Merge lp://staging/~thumper/launchpad/more-careful-network-service-usage into lp://staging/launchpad/db-devel

Proposed by Tim Penhey
Status: Merged
Merged at revision: not available
Proposed branch: lp://staging/~thumper/launchpad/more-careful-network-service-usage
Merge into: lp://staging/launchpad/db-devel
Diff against target: 465 lines (+224/-17)
10 files modified
lib/canonical/launchpad/webapp/errorlog.py (+9/-1)
lib/canonical/launchpad/webapp/interfaces.py (+5/-0)
lib/lp/code/model/branchmergeproposaljob.py (+9/-0)
lib/lp/code/model/tests/test_branchmergeproposaljobs.py (+98/-1)
lib/lp/code/model/tests/test_diff.py (+2/-4)
lib/lp/codehosting/scanner/tests/test_bzrsync.py (+4/-2)
lib/lp/services/job/runner.py (+22/-7)
lib/lp/services/job/tests/test_runner.py (+63/-0)
lib/lp/testing/__init__.py (+11/-1)
lib/lp/testing/tests/test_fixture.py (+1/-1)
To merge this branch: bzr merge lp://staging/~thumper/launchpad/more-careful-network-service-usage
Reviewer Review Type Date Requested Status
Michael Hudson-Doyle Approve
Björn Tillenius (community) Approve
Review via email: mp+24469@code.staging.launchpad.net

Commit message

Add missing operation descriptions for the jobs, and catch errors that might arise during emailing users about errors.

Description of the change

This branch adds a default getOperationDescription to the BaseRunnableJob, and also adds extra exception handling around the handing of other exceptions.
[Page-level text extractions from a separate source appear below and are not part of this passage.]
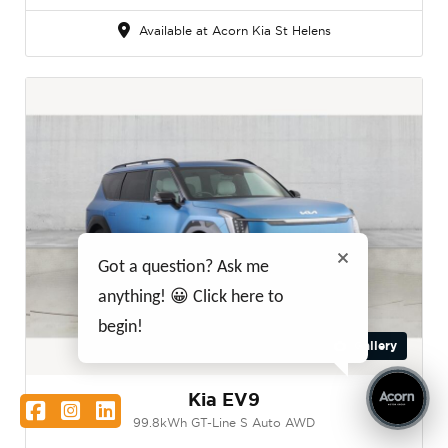
Available at Acorn Kia St Helens
Got a question? Ask me
anything! 😀 Click here to
begin!
Gallery
Kia EV9
Facebook
Instagram
LinkedIn
99.8kWh GT-Line S Auto AWD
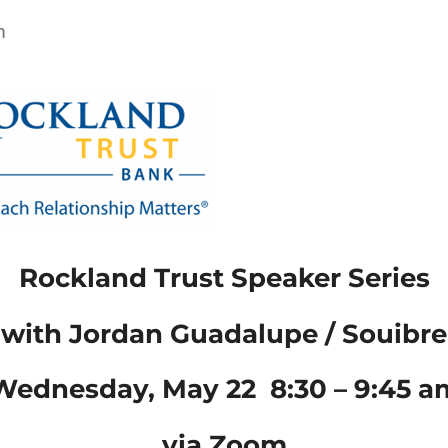
m
Rockland Trust Speaker Series
with Jordan Guadalupe / Souibre
Wednesday, May 22 8:30 – 9:45 a
via
Zoom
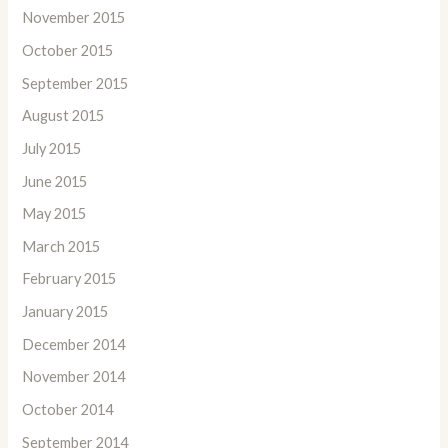
November 2015
October 2015
September 2015
August 2015
July 2015
June 2015
May 2015
March 2015
February 2015
January 2015
December 2014
November 2014
October 2014
September 2014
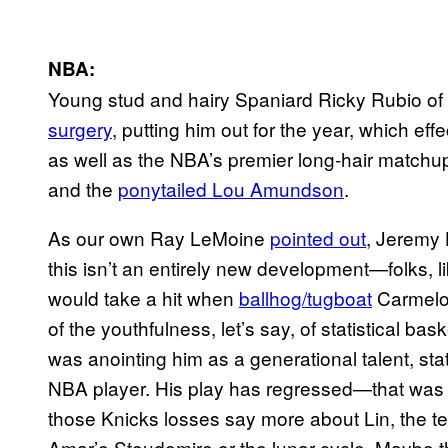
NBA:
Young stud and hairy Spaniard Ricky Rubio of
surgery
, putting him out for the year, which eff
as well as the NBA’s premier long-hair matchu
and the
ponytailed Lou Amundson
.
As our own Ray LeMoine
pointed out
, Jeremy 
this isn’t an entirely new development—folks, l
would take a hit when
ballhog/tugboat
Carmelo
of the youthfulness, let’s say, of statistical bas
was anointing him as a generational talent, st
NBA player. His play has regressed—that was 
those Knicks losses say more about Lin, the 
Amar’e Stoudemire or the lunar cycle. Maybe t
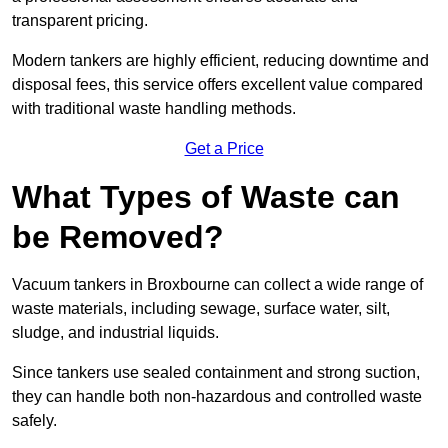
transparent pricing.
Modern tankers are highly efficient, reducing downtime and
disposal fees, this service offers excellent value compared
with traditional waste handling methods.
Get a Price
What Types of Waste can
be Removed?
Vacuum tankers in Broxbourne can collect a wide range of
waste materials, including sewage, surface water, silt,
sludge, and industrial liquids.
Since tankers use sealed containment and strong suction,
they can handle both non-hazardous and controlled waste
safely.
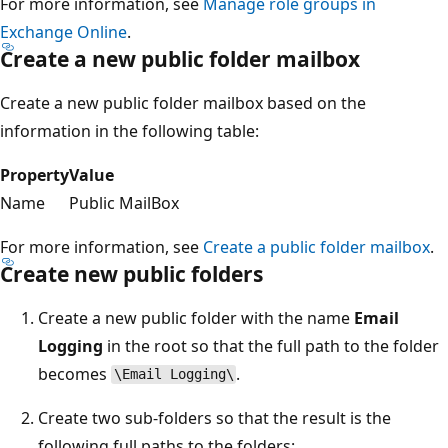
For more information, see
Manage role groups in
Exchange Online
.
Create a new public folder mailbox
Create a new public folder mailbox based on the
information in the following table:
Property
Value
Name
Public MailBox
For more information, see
Create a public folder mailbox
.
Create new public folders
Create a new public folder with the name
Email
Logging
in the root so that the full path to the folder
becomes
.
\Email Logging\
Create two sub-folders so that the result is the
following full paths to the folders:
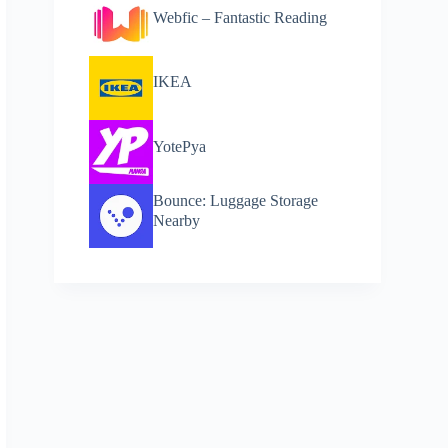
Webfic – Fantastic Reading
IKEA
YotePya
Bounce: Luggage Storage
Nearby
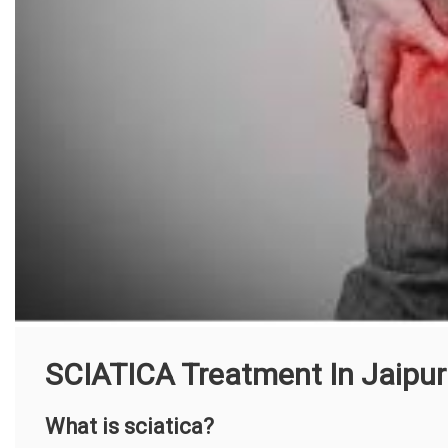
SCIATICA Treatment In Jaipur
What is sciatica?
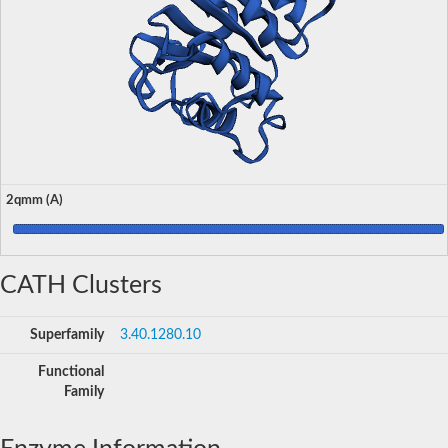
2qmm (A)
CATH Clusters
Superfamily
3.40.1280.10
Functional
Family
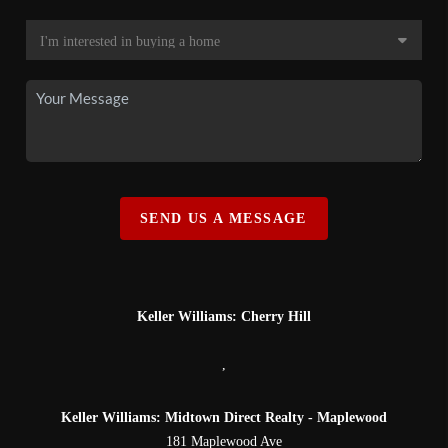
SEND US A MESSAGE
Keller Williams: Cherry Hill
,
Keller Williams: Midtown Direct Realty - Maplewood
181 Maplewood Ave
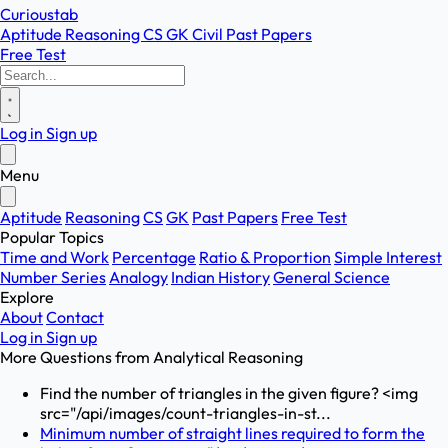
Curioustab
Aptitude
Reasoning
CS
GK
Civil
Past Papers
Free Test
Log in
Sign up
Menu
Aptitude
Reasoning
CS
GK
Past Papers
Free Test
Popular Topics
Time and Work
Percentage
Ratio & Proportion
Simple Interest
Number Series
Analogy
Indian History
General Science
Explore
About
Contact
Log in
Sign up
More Questions from
Analytical Reasoning
Find the number of triangles in the given figure? <img
src="/api/images/count-triangles-in-st...
Minimum number of straight lines required to form the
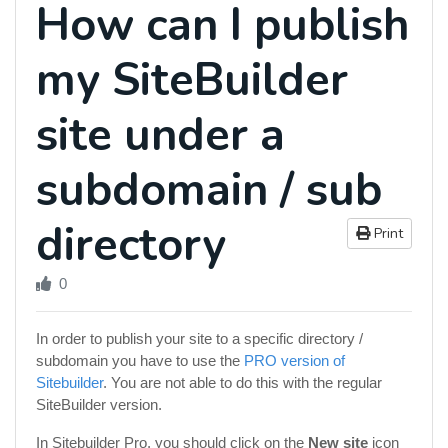
How can I publish
my SiteBuilder
site under a
subdomain / sub
directory
Print
0
In order to publish your site to a specific directory /
subdomain you have to use the
PRO version of
Sitebuilder
. You are not able to do this with the regular
SiteBuilder version.
In Sitebuilder Pro, you should click on the
New site
icon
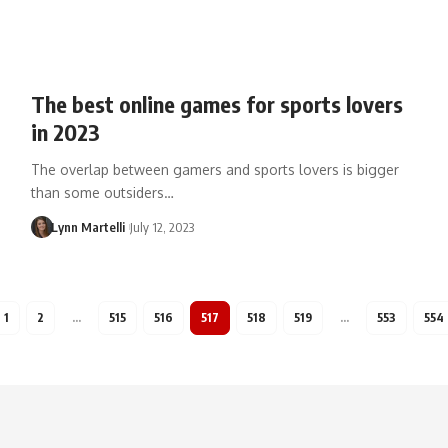
The best online games for sports lovers
in 2023
The overlap between gamers and sports lovers is bigger
than some outsiders…
Lynn Martelli
July 12, 2023
1
2
…
515
516
517
518
519
…
553
554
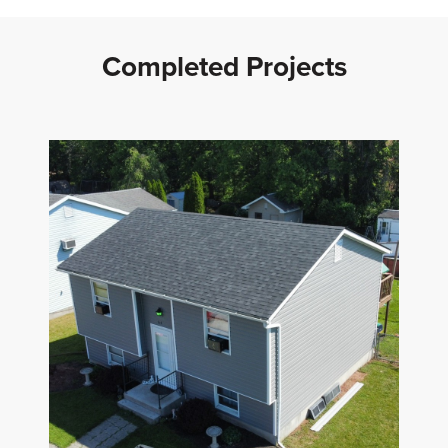
Completed Projects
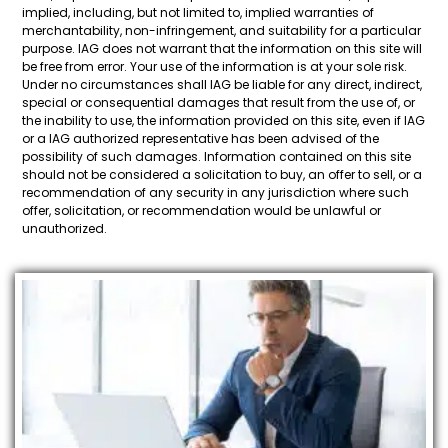
implied, including, but not limited to, implied warranties of
merchantability, non-infringement, and suitability for a particular
purpose. IAG does not warrant that the information on this site will
be free from error. Your use of the information is at your sole risk.
Under no circumstances shall IAG be liable for any direct, indirect,
special or consequential damages that result from the use of, or
the inability to use, the information provided on this site, even if IAG
or a IAG authorized representative has been advised of the
possibility of such damages. Information contained on this site
should not be considered a solicitation to buy, an offer to sell, or a
recommendation of any security in any jurisdiction where such
offer, solicitation, or recommendation would be unlawful or
unauthorized.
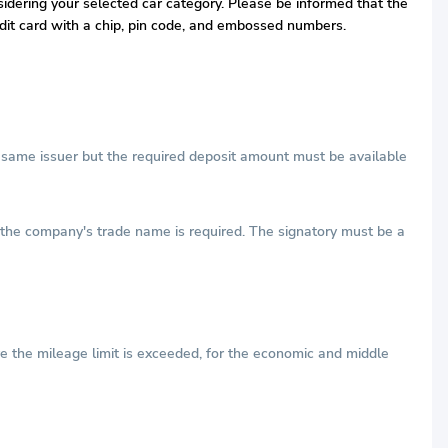
nsidering your selected car category. Please be informed that the
redit card with a chip, pin code, and embossed numbers.
he same issuer but the required deposit amount must be available
h the company's trade name is required. The signatory must be a
e the mileage limit is exceeded, for the economic and middle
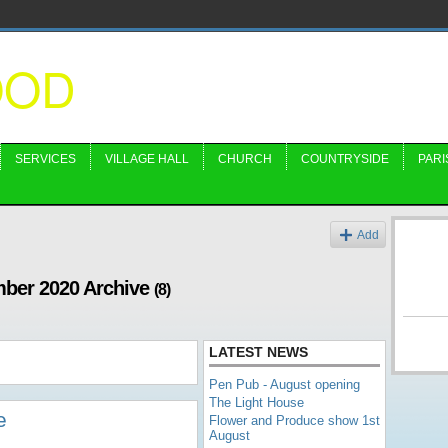
OOD
SERVICES
VILLAGE HALL
CHURCH
COUNTRYSIDE
PARI
Add
mber 2020 Archive
(8)
LATEST NEWS
Pen Pub - August opening
The Light House
e
Flower and Produce show 1st
August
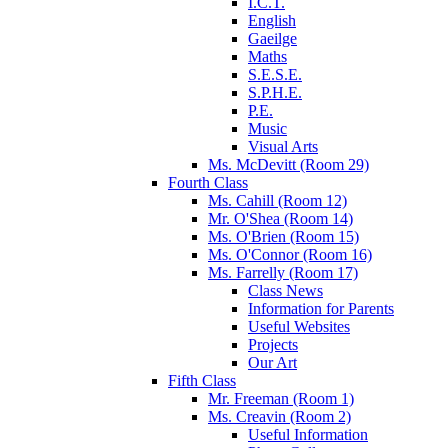
I.C.T.
English
Gaeilge
Maths
S.E.S.E.
S.P.H.E.
P.E.
Music
Visual Arts
Ms. McDevitt (Room 29)
Fourth Class
Ms. Cahill (Room 12)
Mr. O'Shea (Room 14)
Ms. O'Brien (Room 15)
Ms. O'Connor (Room 16)
Ms. Farrelly (Room 17)
Class News
Information for Parents
Useful Websites
Projects
Our Art
Fifth Class
Mr. Freeman (Room 1)
Ms. Creavin (Room 2)
Useful Information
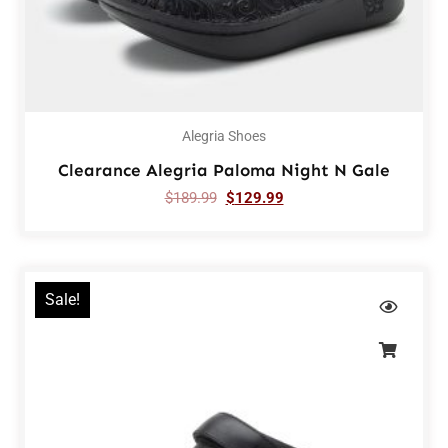
Alegria Shoes
Clearance Alegria Paloma Night N Gale
$
189.99
$
129.99
Sale!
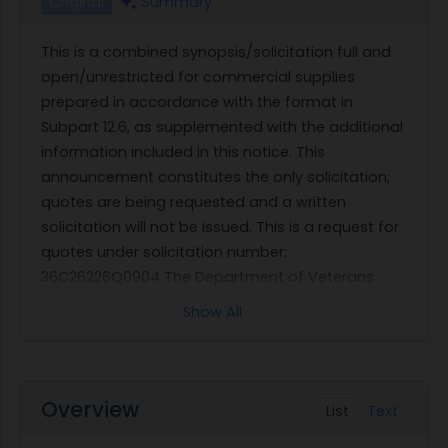
Original
Summary
This is a combined synopsis/solicitation full and
open/unrestricted for commercial supplies
prepared in accordance with the format in
Subpart 12.6, as supplemented with the additional
information included in this notice. This
announcement constitutes the only solicitation;
quotes are being requested and a written
solicitation will not be issued. This is a request for
quotes under solicitation number:
36C26226Q0904 The Department of Veterans
Affairs Network Contracting Office (NCO) 22 is
Show All
looking for a contractor who can supply variety of
Frozen Intravenous (IV) Antibiotics to VA Loma
Linda Healthcare System located at 11201 Benton
Street, Loma Linda, CA 92357. The Contractor shall
Overview
List
Text
furnish all supplies/services at the participating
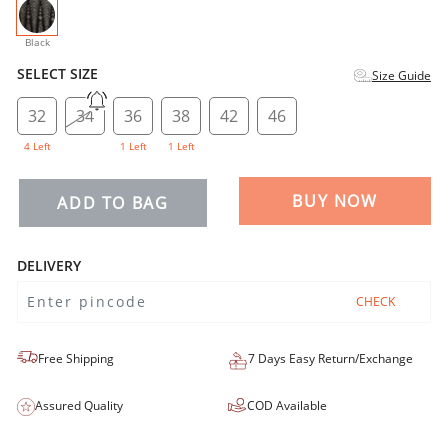
selected
Black
SELECT SIZE
Size Guide
32
34
36
38
42
46
4 Left
1 Left
1 Left
BUY NOW
ADD TO BAG
DELIVERY
CHECK
Free Shipping
7 Days Easy Return/Exchange
Assured Quality
COD Available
If the run job raises an error, we attempt to notify the recipients. However, as we have found with staging, that can fail. The extra try/except block catches this failures to notify about failures, but it just logs the error and makes an oops.

Extra tests were added for the other job types to make sure they have a sensible getOperationDescription.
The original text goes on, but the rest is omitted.